El principal muro con el que nos encontramos los diseñadores gráficos -y todos los satélites- no es «la página en blanco» -si se nos permite robarle «el estado» a los escritores- es el maravilloso y excitante mundo del: no me gusta. Esto nos recuerda a aquellos jarabes que por más que nuestras madres intentaran camuflar su sabor, con Cola Cao, con zumos o con galletas, irremediablemente, te daban ganas de «gomitar». Un asquito, vamos.

Y a lo que íbamos -que nos dispersamos- es a la lidia del: no me gusta. A ver si somos capaces de explicarnos.

«El cliente» debería entender que nosotros tenemos el perfil del facultativo al que después de describirle los síntomas, estudia el caso, desarrolla una teoría y prescribe con criterio una receta que si los pasos anteriores se han realizado adecuadamente, tendrá un resultado, a largo, a medio o a corto plazo.
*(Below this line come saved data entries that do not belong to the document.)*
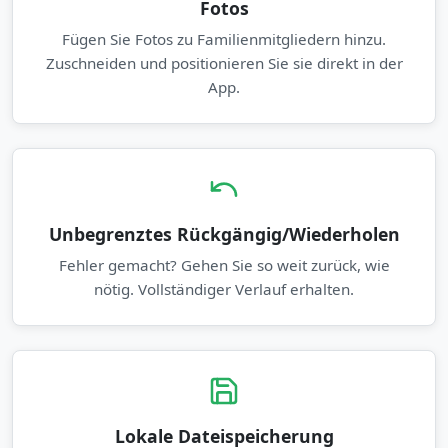
Fotos
Fügen Sie Fotos zu Familienmitgliedern hinzu.
Zuschneiden und positionieren Sie sie direkt in der
App.
Unbegrenztes Rückgängig/Wiederholen
Fehler gemacht? Gehen Sie so weit zurück, wie
nötig. Vollständiger Verlauf erhalten.
Lokale Dateispeicherung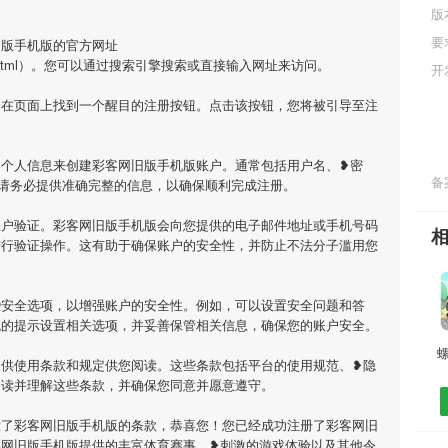
版
要
旧版手机版的官方网址
ame/7694.html）。您可以通过搜索引擎搜索或直接输入网址来访问。
开
会在页面上找到一个醒目的注册按钮。点击该按钮，您将被引导至注
的个人信息来创建彩客网旧版手机版账户。通常包括用户名、❥密
备案
请务必提供准确完整的信息，以确保顺利完成注册。
账户验证。彩客网旧版手机版会向您提供的电子邮件地址或手机号码
进行验证操作。这有助于确保账户的安全性，并防止不法分子滥用您
些安全选项，以增强账户的安全性。例如，可以设置安全问题和答
统的提示设置相关选项，并妥善保管相关信息，确保您的账户安全。
提供使用条款和规定供您阅读。这些条款包括平台的使用规范、❥隐
阅读并理解这些条款，并确保您同意并愿意遵守。
意了彩客网旧版手机版的条款，恭喜您！您已经成功注册了彩客网旧
客网旧版手机版提供的丰富体育赛事、❥刺激的游戏体验以及其他令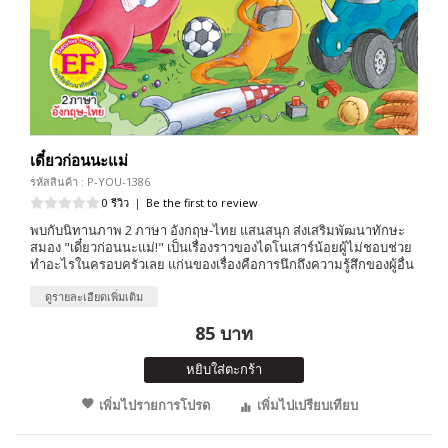
เดี๋ยวก่อนนะแม่
รหัสสินค้า : P-YOU-1386
0 รีวิว
|
Be the first to review
พบกับนิทานภาพ 2 ภาษา อังกฤษ-ไทย แสนสนุก ส่งเสริมพัฒนาทักษะ
สมอง "เดี๋ยวก่อนนะแม่!" เป็นเรื่องราวของไดโนเสาร์น้อยผู้ไม่ชอบช่วย
ทำอะไรในครอบครัวเลย แก่นของเรื่องคือการนึกถึงความรู้สึกของผู้อื่น
ดูรายละเอียดเพิ่มเติม
85 บาท
หยิบใส่ตะกร้า
เพิ่มไปรายการโปรด
เพิ่มไปเปรียบเทียบ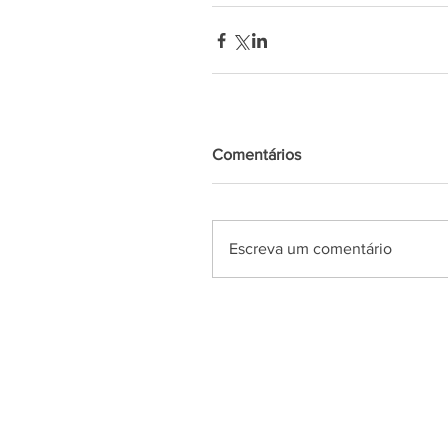
Comentários
Escreva um comentário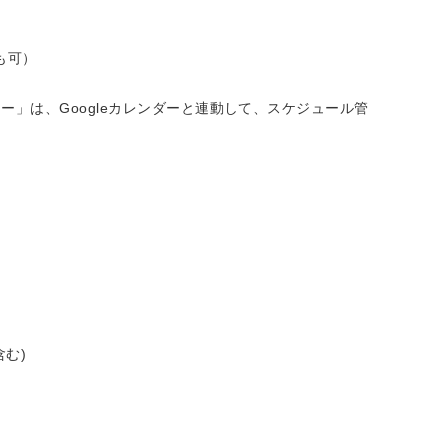
も可）
」は、Googleカレンダーと連動して、スケジュール管
む)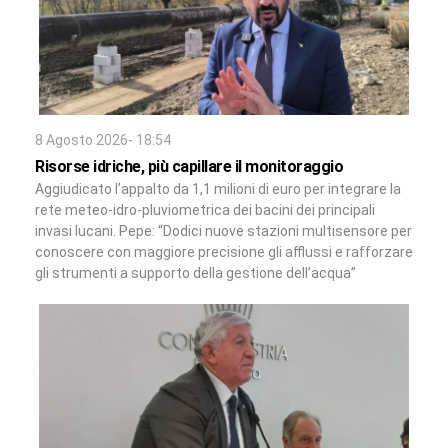
8 Agosto 2026- 18:54
Risorse idriche, più capillare il monitoraggio
Aggiudicato l’appalto da 1,1 milioni di euro per integrare la
rete meteo-idro-pluviometrica dei bacini dei principali
invasi lucani. Pepe: “Dodici nuove stazioni multisensore per
conoscere con maggiore precisione gli afflussi e rafforzare
gli strumenti a supporto della gestione dell’acqua”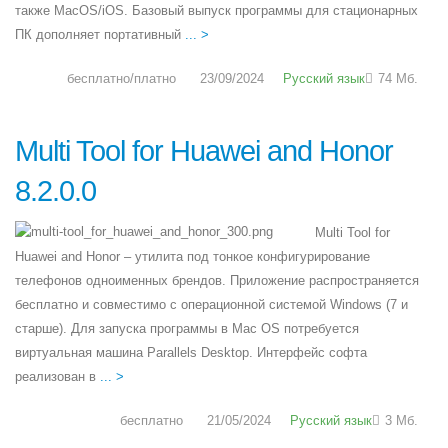
также MacOS/iOS. Базовый выпуск программы для стационарных
ПК дополняет портативный
... >
бесплатно/платно
23/09/2024
Русский язык
74 Мб.
Multi Tool for Huawei and Honor
8.2.0.0
Multi Tool for
Huawei and Honor – утилита под тонкое конфигурирование
телефонов одноименных брендов. Приложение распространяется
бесплатно и совместимо с операционной системой Windows (7 и
старше). Для запуска программы в Mac OS потребуется
виртуальная машина Parallels Desktop. Интерфейс софта
реализован в
... >
бесплатно
21/05/2024
Русский язык
3 Мб.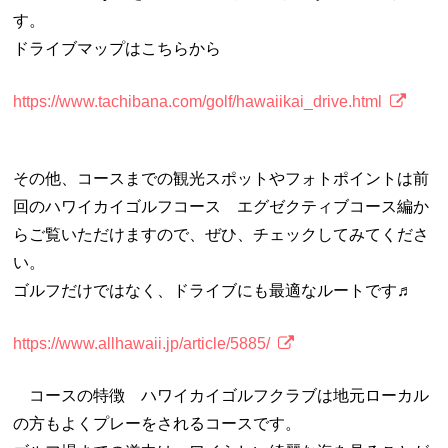
す。
ドライブマップはこちらから
https://www.tachibana.com/golf/hawaiikai_drive.html
その他、コースまでの観光スポットやフォトポイントは前
回のハワイカイゴルフコース エグゼクティブコース編か
らご覧いただけますので、ぜひ、チェックしてみてくださ
い。
ゴルフだけではなく、ドライブにも最適なルートです♬
https://www.allhawaii.jp/article/5885/
コースの特徴 ハワイカイゴルフクラブは地元ローカル
の方もよくプレーをされるコースです。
No es cuestión de gustos. Si no de eficacia y efectividad. Es cuestión de atacar y atajar el problema desde la raiz (a las puntas). Es cuestión de comunicación. De escuchar y de entender el problema. Es, en definitiva, la búsqueda de la solución más adecuada a su perfil de producto o servicio.

Gusto, oído, vista, tacto y olfato. El orden del factor no altera las propiedades del producto, pero puede contribuir a su elección. «entra por la vista», «huele que alimenta», «da gusto escucharlo».

Hay que tener mucho olfato y mucho tacto para que las generaciones que han desarrollado su labor profesional durante décadas y consideran que deben dar el relevo, comprendan porqué es necesario «un lavado de imagen». Y que los nuevos emprendedores comprendan, que los verdaderos destinatarios de nuestras recetas, son sus clientes. Qué nosotros nos empapamos de la historia de su negocio, de sus productos o servicios para saber como llegar a ellos. Deben comprender en definitiva que si vienen a nosotros es por la única y sencilla razón de encontrar una estratégia para que su producto se diferencie del resto en el mercado y se venda.

Porque muy señores míos, estaremos de acuerdo en que aquí de lo que se trata, es de que ustedes vendan y para ello se destacan los valores y se minimizan los defectos. No nos gusta -y aquí si que está permitido el verbo gustar- que se diga que la publicidad miente o engaña. Porque no es cierto.

¿Cuantos de ustedes destacarían sus carencias por encima de sus virtudes?